In yet another case of giant-eating-giant consolidation, Rolls-Royce Plc has made a surprise $933 million agreed cash offer for Vickers Plc
, in a move aimed at making Rolls-Royce the global leader in marine power systems. The acquisition would place a significant portion of marine propulsion products - including the Ulstein, Aquamaster, Kamewa, Rauma, Brown Brothers and Mitchell Bearings brands - in one company's control, affecting operators of all vessel types, from VLCCs to tugboats.
Ironically, the move comes just as Vickers put the finishing touches on its own revived industrial empire, by acquiring several marine propulsion equipment suppliers in order to dominate a once fragmented piece of the international maritime market.
But the deal, pitched at a 53 percent premium over Vickers share price, prompted concern from some analysts who felt Rolls-Royce may be paying too much merely to bolster its marine propulsion business.
"This was a big surprise," said analyst Brian O'Keefe at Commerzbank in London. "On the marine side the deal makes sense although that it is only half of Vickers business."
Stock Price Wavering
Vickers shares jumped 80.5 pence to 246p, just shy of the 250p cash offer, following the announcement of the offer. However, Rolls-Royce shares lost more than four percent to 216p.
Moody's Investors Service placed the A3 senior unsecured debt ratings of Rolls-Royce Plc under review for possible downgrade.
The rating agency will also focus on the operating synergies of the two companies and will assess the potential for the combined entity to generate significant cash flows -- from operations and any divestments -- to quickly restore its historical balance sheet strength.
Shares in aero engine maker Rolls-Royce Plc bounced
back the following day. Recouping part of the previous day's 10.8p fall to its lowest close in 11 months, Rolls shares firmed 3.8p or 1.7 percent to 219p.
Active volume of 19 million shares made it the second most active stock in the UK market.
Despite the industry's negative response to the Vickers bid, analysts at Credit Suisse First Boston (CSFB) repeated a "buy" rating on Rolls on the grounds the acquisition will be significantly earnings enhancing and was a good strategic fit.
"The price looks sensible and the deal should cover its cost of capital in two to three years," said CSFB analyst Herald Hendrikse in a research note. "The catalyst for performance will be to meet or beat the next half-year earnings per share numbers, accompanied by improved cash flow."
Division to be Sold
"The acquisition has powerful industrial and financial logic," said Ralph Robins, chairman of Rolls-Royce. "The combination of the two marine businesses will provide a wide range of competitive products, services and brands, creating growth and enhancing shareholder value."
Given this focus on marine, Vickers' land-based defense business - which includes battle tanks and armored vehicles - is seen as surplus to requirements.

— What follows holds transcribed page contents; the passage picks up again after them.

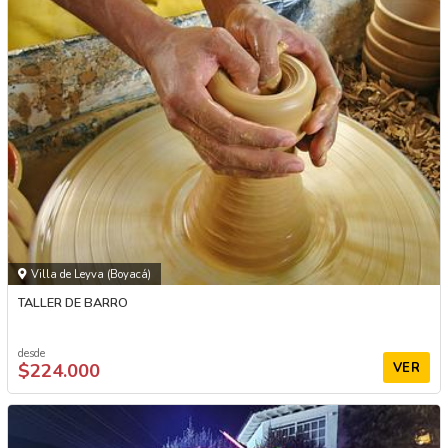
Villa de Leyva (Boyacá)
TALLER DE BARRO
desde
$224.000
VER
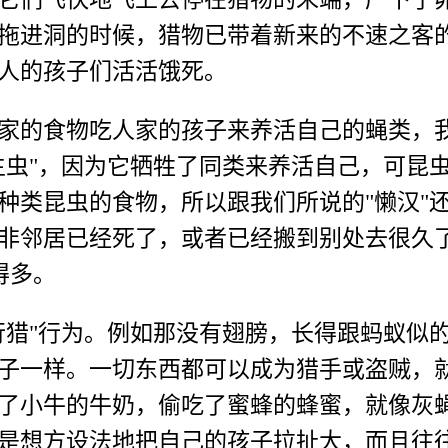
拖进洞的时候，猎物已带着新来的不速之客的
人的孩子们活活饿死。
的食物吃人家的孩子来养活自己的蝇类，我
生虫"，因为它牺牲了同类来养活自己，可昆
种类昆虫的食物，所以跟我们所说的"懒汉"
非邻居已经死了，或者已经搬到别处去很久
得多。
猎"行为。例如那没有翅膀，长得跟蚂蚁似的
子一样。一切东西都可以成为猎手或盗贼，
了小牛的牛奶，偷吃了蜜蜂的蜂蜜，就像灰
是想方设法地把自己的孩子拉扯大，而且往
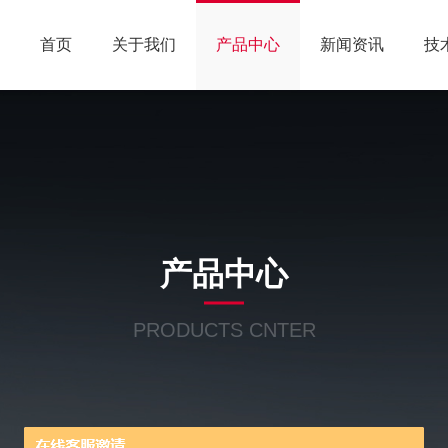
首页
关于我们
产品中心
新闻资讯
技
产品中心
PRODUCTS CNTER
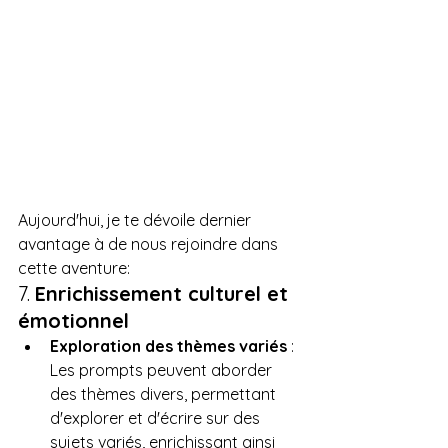
Aujourd'hui, je te dévoile dernier 
avantage à de nous rejoindre dans 
cette aventure:
7. 
Enrichissement culturel et 
émotionnel
Exploration des thèmes variés
 : 
Les prompts peuvent aborder 
des thèmes divers, permettant 
d'explorer et d'écrire sur des 
sujets variés, enrichissant ainsi 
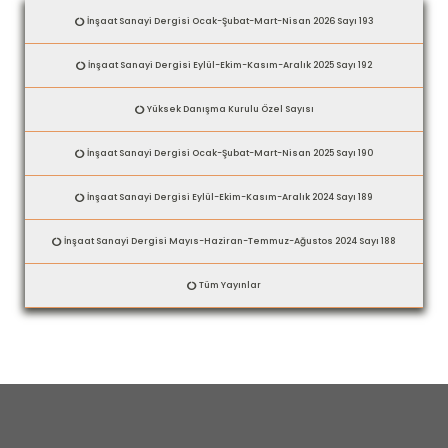
İnşaat Sanayi Dergisi Ocak-Şubat-Mart-Nisan 2026 Sayı 193
İnşaat Sanayi Dergisi Eylül-Ekim-Kasım-Aralık 2025 Sayı 192
Yüksek Danışma Kurulu Özel Sayısı
İnşaat Sanayi Dergisi Ocak-Şubat-Mart-Nisan 2025 Sayı 190
İnşaat Sanayi Dergisi Eylül-Ekim-Kasım-Aralık 2024 Sayı 189
İnşaat Sanayi Dergisi Mayıs-Haziran-Temmuz-Ağustos 2024 Sayı 188
Tüm Yayınlar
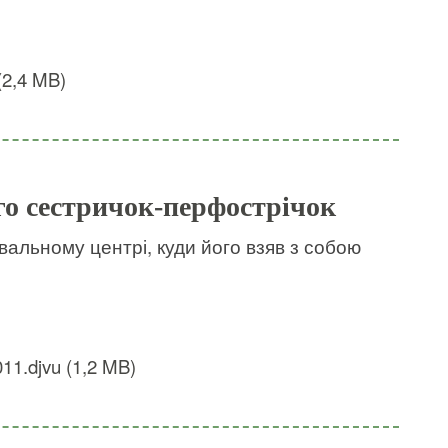
(2,4 MB)
го сестричок-перфострічок
альному центрі, куди його взяв з собою
11.djvu (1,2 MB)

R Robins said the sale of this division was inevitable.
"Our strategy is to get to number one or two in the various markets in which we operate. We are up there in aerospace - this will put us there in marine," Robins said.
The merger will boost Rolls-Royce's exposure to marine power systems to around 20 percent of the enlarged group sales or around $1.4 billion in turnover.
Rolls said the marine power systems market was a growth market, with the high-speed sea transport sector growing annually at some eight percent.
The Rebuilding Process
Vickers had been in the process of reshaping, after selling its Rolls-Royce luxury car arm to Germany's Volkswagen AG (VLKAY)
last year for $787 million. That transaction was accompanied by a $448.9 million cash return to Vickers shareholders.
The motor arm had been floated off from parent company Rolls-Royce in 1973 and was bought by Vickers in 1980 after running into financial problems. Vickers boosted its marine business through the purchase of Norway's Ulstein in a $500 million deal last year.
Analysts speculated Rolls-Royce, which admits it approached Vickers first, may have tried separately to pry the marine power systems business from Vickers but was told the division was only for sale as part of the entire group. TI Group Plc is believed to have received a similar response.
"There was no a la carte, it was a set menu," said O'Keefe, who suggests Rolls-Royce is paying a high price for Vickers on a valuation basis. He estimates a trailing PE (price earnings) multiple for Vickers of 19.8 and a prospective PE for Rolls-Royce of 12.6 compared with a sector average of 14.9.
Rolls-Royce expects the acquisition to be earnings enhancing in the first full year before goodwill and exceptional items. Robins said the group would continue to target double-digit earnings per share growth from its basic business.
The deal, which is being financed from banking facilities arranged by Chase Manhattan and Greenwich NatWest, leaves the company with interest cover of around seven times. Interest cover is a measure of the company's ability to pay interest on borrowings using profits from the year. A higher number indicates less risk.
Robins conceded he would be reasonably relaxed with cover of around five times.